Letters From Zora was written by playwright Gabrielle Pina, a lecturer in USC Dornsife’s Master of Professor Writing program and features music by Ronald McCurdy, professor of jazz studies at the USC Thornton School of Music. It is directed by Anita Dashiell-Sparks, assistant professor of theater practice at the USC School of Dramatic Arts.

 

Playwright Gabrielle Pina, a lecturer in USC Dornsife’s Master of Professor Writing program, penned Letters From Zora, which includesdramatic vignettes incorporating theater, musical ensemble and videography. Photo by Deron Christopher Reed.

The trio was initially brought together in a public forum sponsored by the USC initiative Visions and Voices to speak about Hurston and the impact of her life during the Harlem Renaissance as a famed author, playwright and anthropologist. The event ignited a spark among the artists, and a new play was born using Hurston’s letters as a platform and turning her powerful voice into an extraordinary story of the African-American experience in the 1920s.
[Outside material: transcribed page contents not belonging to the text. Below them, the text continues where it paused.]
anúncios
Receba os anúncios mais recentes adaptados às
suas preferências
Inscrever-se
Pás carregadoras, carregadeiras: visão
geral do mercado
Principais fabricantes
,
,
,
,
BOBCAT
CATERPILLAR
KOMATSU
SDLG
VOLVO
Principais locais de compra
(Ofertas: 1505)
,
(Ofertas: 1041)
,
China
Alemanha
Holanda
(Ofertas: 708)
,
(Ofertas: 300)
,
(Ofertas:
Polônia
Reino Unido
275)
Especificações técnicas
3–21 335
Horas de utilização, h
Vanessa Bell Calloway, a stage, screen and television actress best known for her roles in the films Coming to America and What’s Love Got to Do With It, has the title role in the production, which offers a series of dramatic vignettes incorporating theater, musical ensemble and videography — “a multimedia presentation … that chronicles the complex and prolific life of Zora Neale Hurston,” Pina said.

Letters From Zora showcases a life that was filled with artistic and literary triumphs but stagnated by poverty and self-doubt. Her prose, life, distinctive array of friends and foes, and her singular view of the jazz age permeate the production, Pina said.
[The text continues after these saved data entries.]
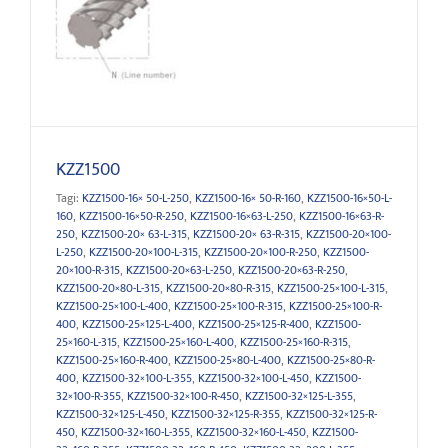
KZZ1500
KZZ1500
Tagi:
KZZ1500-16× 50-L-250
,
KZZ1500-16× 50-R-160
,
KZZ1500-16×50-L-
160
,
KZZ1500-16×50-R-250
,
KZZ1500-16×63-L-250
,
KZZ1500-16×63-R-
250
,
KZZ1500-20× 63-L-315
,
KZZ1500-20× 63-R-315
,
KZZ1500-20×100-
L-250
,
KZZ1500-20×100-L-315
,
KZZ1500-20×100-R-250
,
KZZ1500-
20×100-R-315
,
KZZ1500-20×63-L-250
,
KZZ1500-20×63-R-250
,
KZZ1500-20×80-L-315
,
KZZ1500-20×80-R-315
,
KZZ1500-25×100-L-315
,
KZZ1500-25×100-L-400
,
KZZ1500-25×100-R-315
,
KZZ1500-25×100-R-
400
,
KZZ1500-25×125-L-400
,
KZZ1500-25×125-R-400
,
KZZ1500-
25×160-L-315
,
KZZ1500-25×160-L-400
,
KZZ1500-25×160-R-315
,
KZZ1500-25×160-R-400
,
KZZ1500-25×80-L-400
,
KZZ1500-25×80-R-
400
,
KZZ1500-32×100-L-355
,
KZZ1500-32×100-L-450
,
KZZ1500-
32×100-R-355
,
KZZ1500-32×100-R-450
,
KZZ1500-32×125-L-355
,
KZZ1500-32×125-L-450
,
KZZ1500-32×125-R-355
,
KZZ1500-32×125-R-
450
,
KZZ1500-32×160-L-355
,
KZZ1500-32×160-L-450
,
KZZ1500-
After discussing the letters with Pina, who first saw them at the California African American Museum, “I immediately realized that this was a very powerful story that needed to be told,” said McCurdy, who teaches a course titled “The Music of Black Americans” at USC Thornton. The class focuses on the musicians, dancers and poets of the Harlem Renaissance, including Hurston, Langston Hughes, W.E.B. DuBois and Richard Wright, among others.

“[Gabrielle] Pina and I had many conversations about how to present Letters From Zora, knowing our challenge was to expose the tragedy and triumphs of a life that was lived to the fullest rather than present simply a history lesson,” McCurdy said. “This collaboration with Pina has also allowed me to transform my scholarship into performance art.”